Norfolk machinery sale attracts farmers from near and far
A Norfolk retirement sale in early December was so well attended that grass verges, field gateways as well as the official car park were all packed with buyers’ vehicles. David Williams reports. The sale was organised by the King’s Lynn branch of Brown & Co on behalf of Roger Barnes, trading as TH & RT Barnes and farming at Terrington St Clement, who had given up a Crown Estate tenancy to pursue other ventures. A previous farm machinery sale 16 years earlier had streamlined the operation, allowing him to farm the 260ha alone using a fleet of good quality equipment. Almost all of it was offered in excellent order, attracting bidders from far afield. “All the kit had been stored inside,” explained auctioneer Chris Purllant who is based at Brown & Co’s Huntingdon office. “Much of the equipment had been owned from new and a very high proportion of buyers were farmers who knew the machines had been well cared for. I can’t remember a recent sale where so many lots on offer were bought by end users.” The sale day was dry following a period of wet weather, encouraging people to remain on site and boosting demand and prices. “Highlights were the John Deere tractor which sold for within a few thousand of what it cost new 17 years ago,” added Chris. “It sold to a farmer who travelled down
from Aberdeen specially, and the New Holland tractor also attracted bidders who had travelled from Scotland to bid, although it eventually sold to a local farmer.” Roger Barnes commented, “I enjoyed the sale day as there was such enthusiasm for the kit on offer from all the farmers who attended. During the month previous I had taken a huge number of phone calls from potential buyers for the machinery on offer, from as far away as Greece and one farmer flew in from Ireland to view the New Holland ahead of the sale, but was unsuccessful on the day. The John Deere was a highlight, achieving almost what it cost us new, but I think it proves there is demand for good second-hand kit and this was one of the last totally mechanical models which is partly why it was so attractive. There was a huge round of applause when the bidding concluded for the tractor. It was a great atmosphere. “Brown & Co did a great job for us.
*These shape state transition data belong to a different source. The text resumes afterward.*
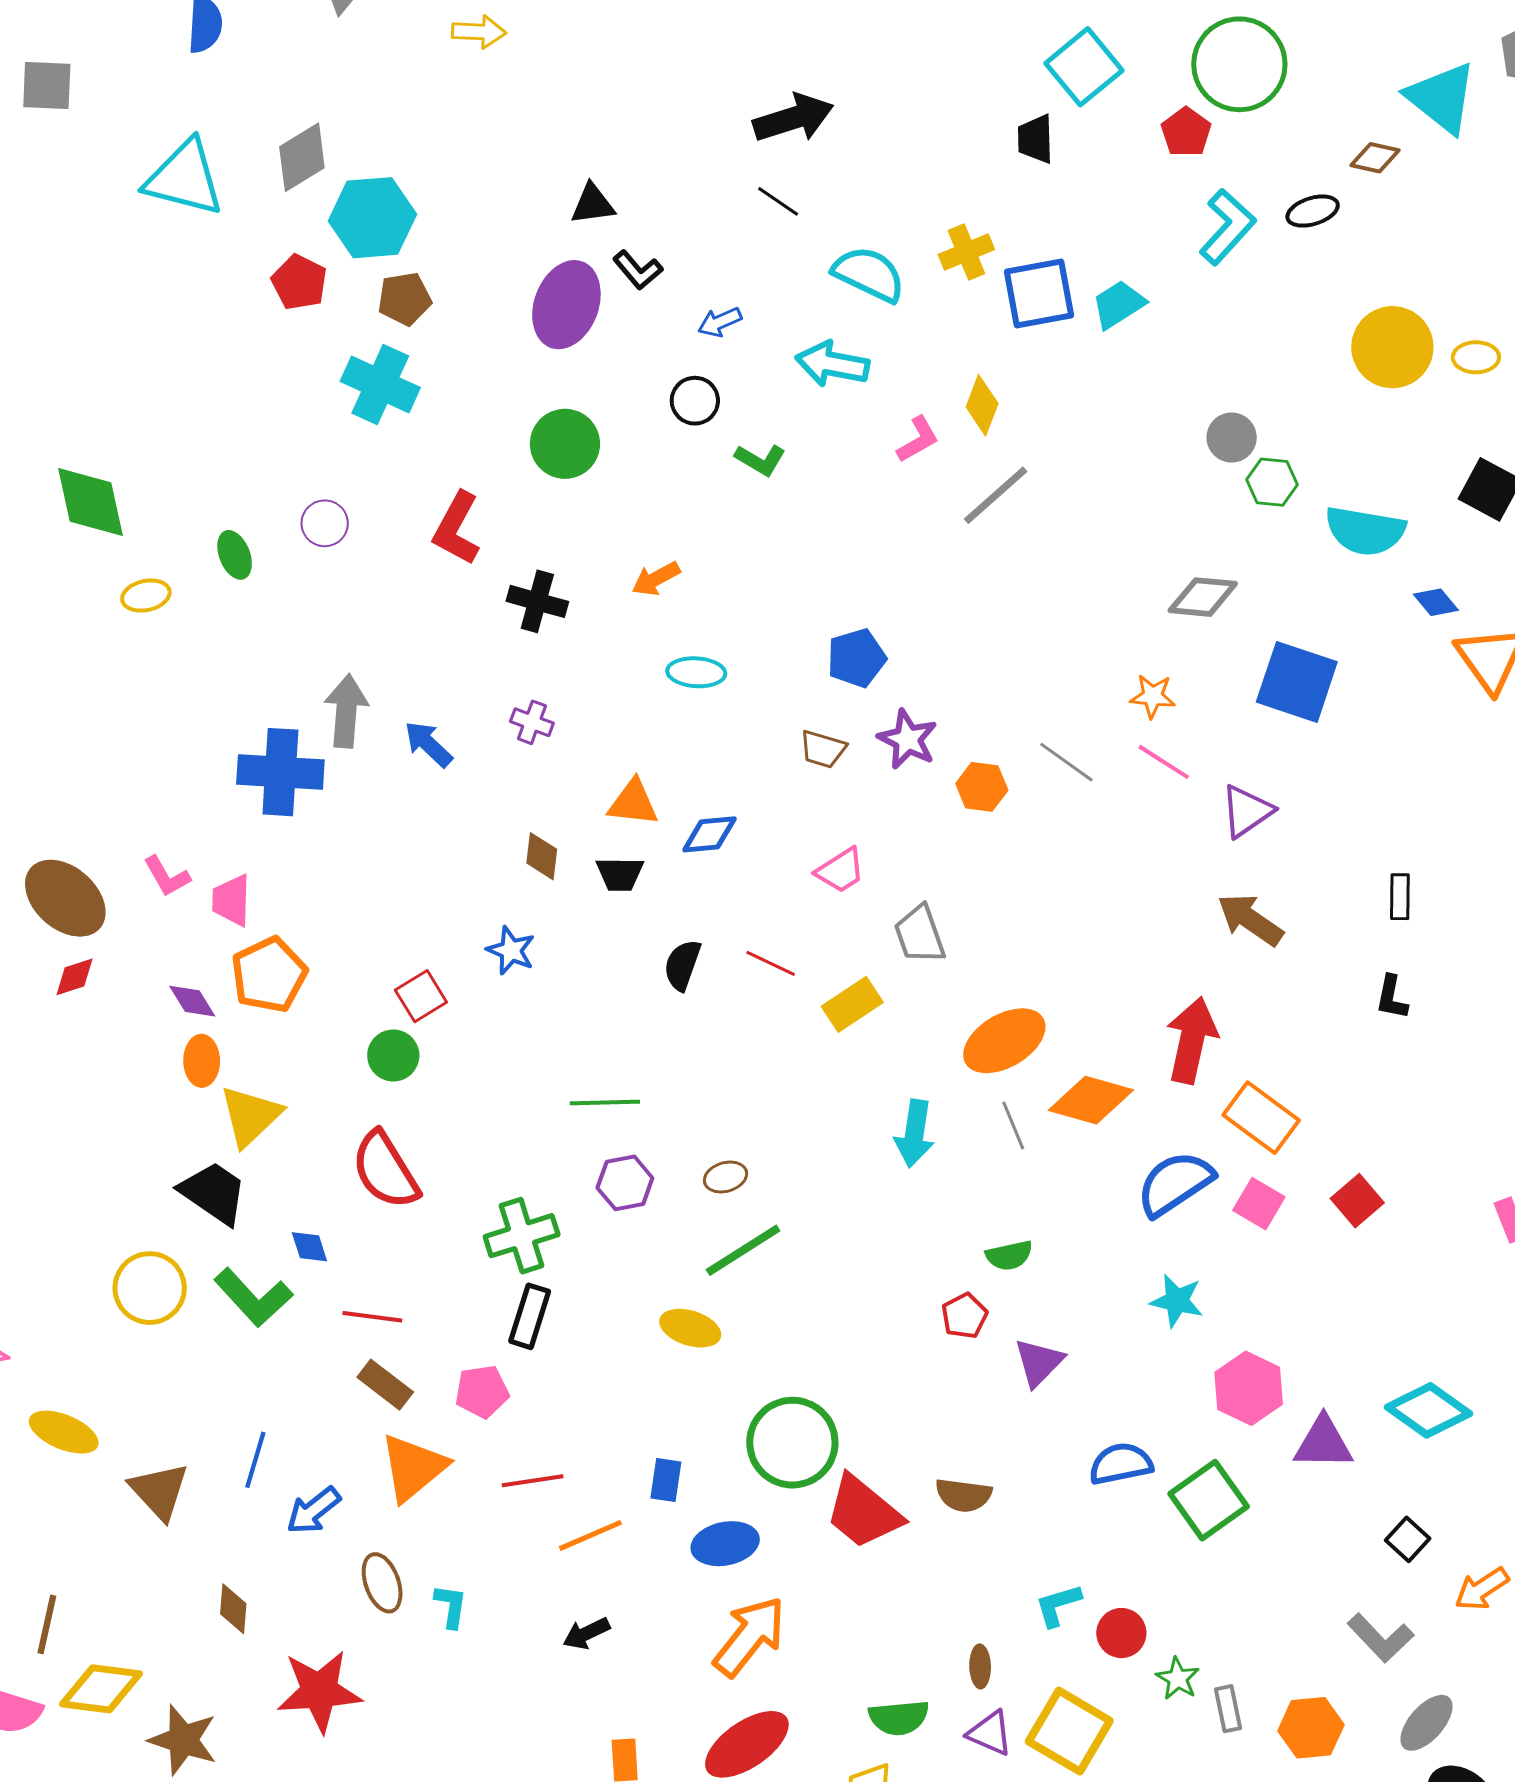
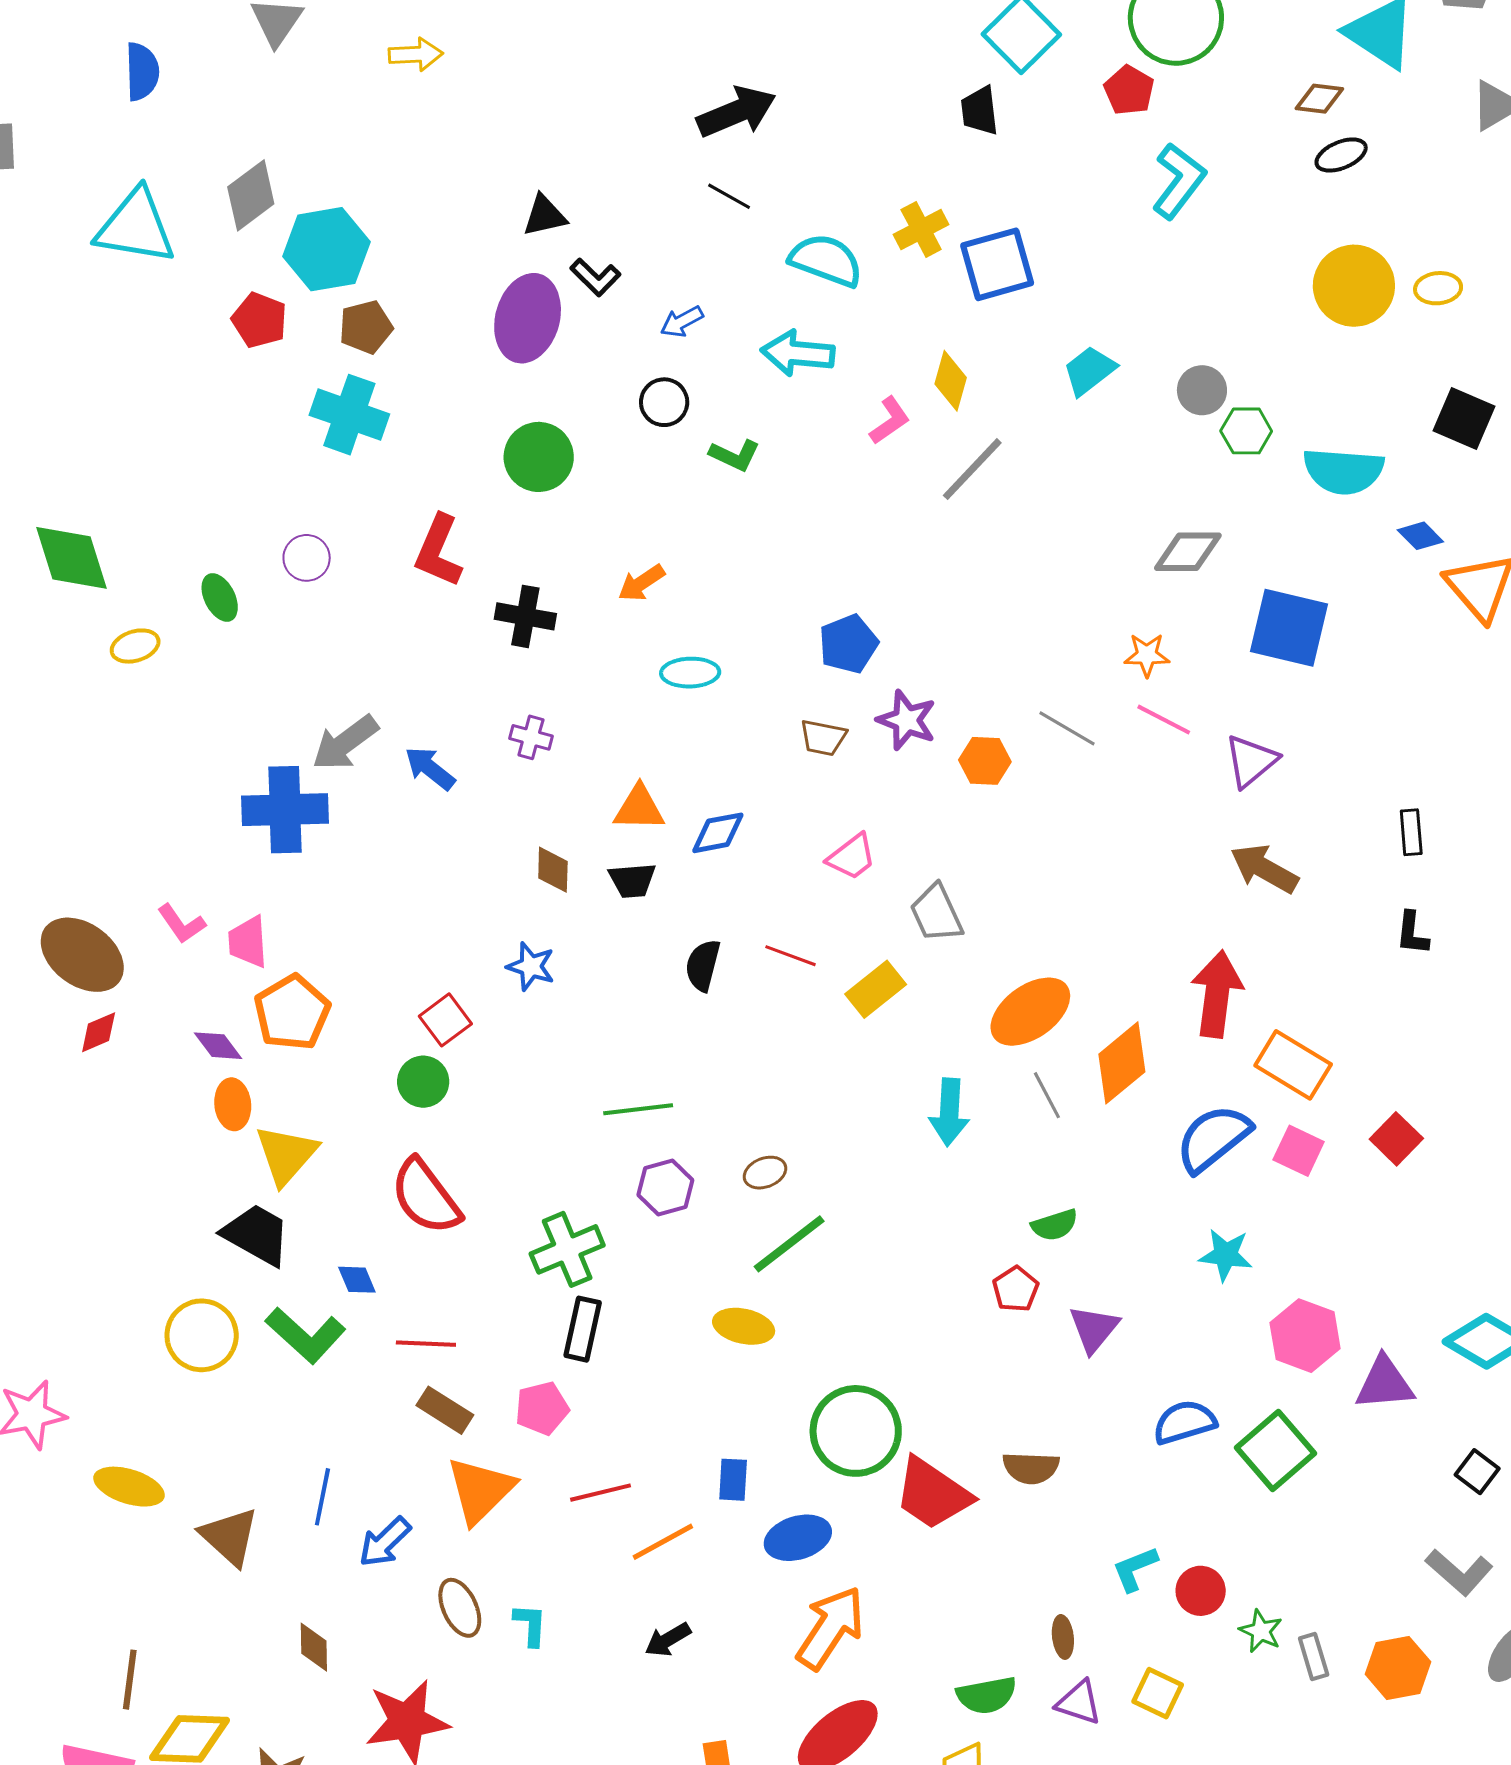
black ellipse: (1313, 211) -> (1341, 155), moved
cyan trapezoid: (1119, 304) -> (1089, 371), moved
gray arrow: (346, 711) -> (345, 743), turned -126
orange diamond: (1091, 1100) -> (1122, 1063), turned -50
yellow square: (1069, 1731) -> (1158, 1693), size x0.6

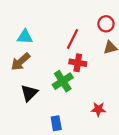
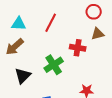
red line: (72, 39) -> (51, 23), moved
red cross: (78, 63) -> (78, 48), moved

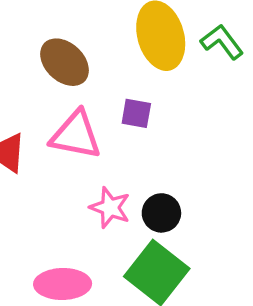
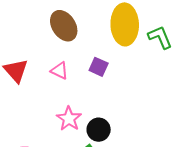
pink triangle: (76, 135) -> (59, 71), size x0.6

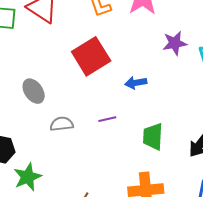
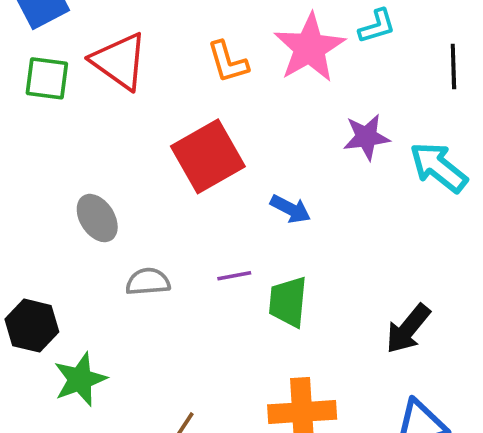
blue arrow: (136, 83) -> (290, 209), turned -145
green trapezoid: (153, 137) -> (288, 302), moved

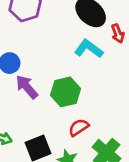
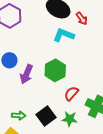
purple arrow: (27, 87) -> (26, 74), turned -102

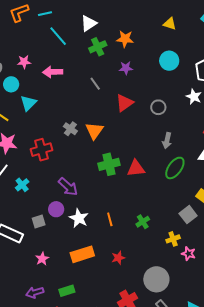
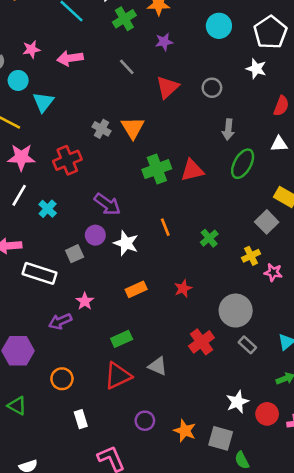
orange line: (110, 219) -> (165, 227), moved
orange rectangle: (82, 254) -> (136, 289), size x0.7
purple arrow: (35, 292) -> (60, 321), moved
The sale was well organised by Chris and the event was well publicised. I couldn’t fault the team for their efforts or results.” ■
uStar of the sale was this John Deere 6910 PowrQuad 4wd with 40kph transmission, front linkage, PTO and spools. It was shod on Michelin 20.8R38 rear and 16.9R28 front tyres in almost new condition, and had worked 5,895hrs since it was new in 2000. Registered on an ‘N-plate’ it still carried its Evergreen Tractors dealer sticker and it found a new home in Scotland for £33,600, just a few thousand less than when it was new.
pu This 2011 New Holland T7.270 Blue Power with Auto Command transmission found a new home on a nearby Norfolk farm. Capable of 50kph, it was equipped with air brakes, cab and front axle suspension, Zuidberg front linkage and spools and four selective control valves. It had its original Pecks main dealer stickers, was on Trelleborg 650/75R38 rear and 600/65R28 front tyres, all with plenty of tread and had worked 2,385hrs, equivalent to just 400hrs per year. Auctioneer Chris Purllant takes bids on the New Holland which sold for £54,200.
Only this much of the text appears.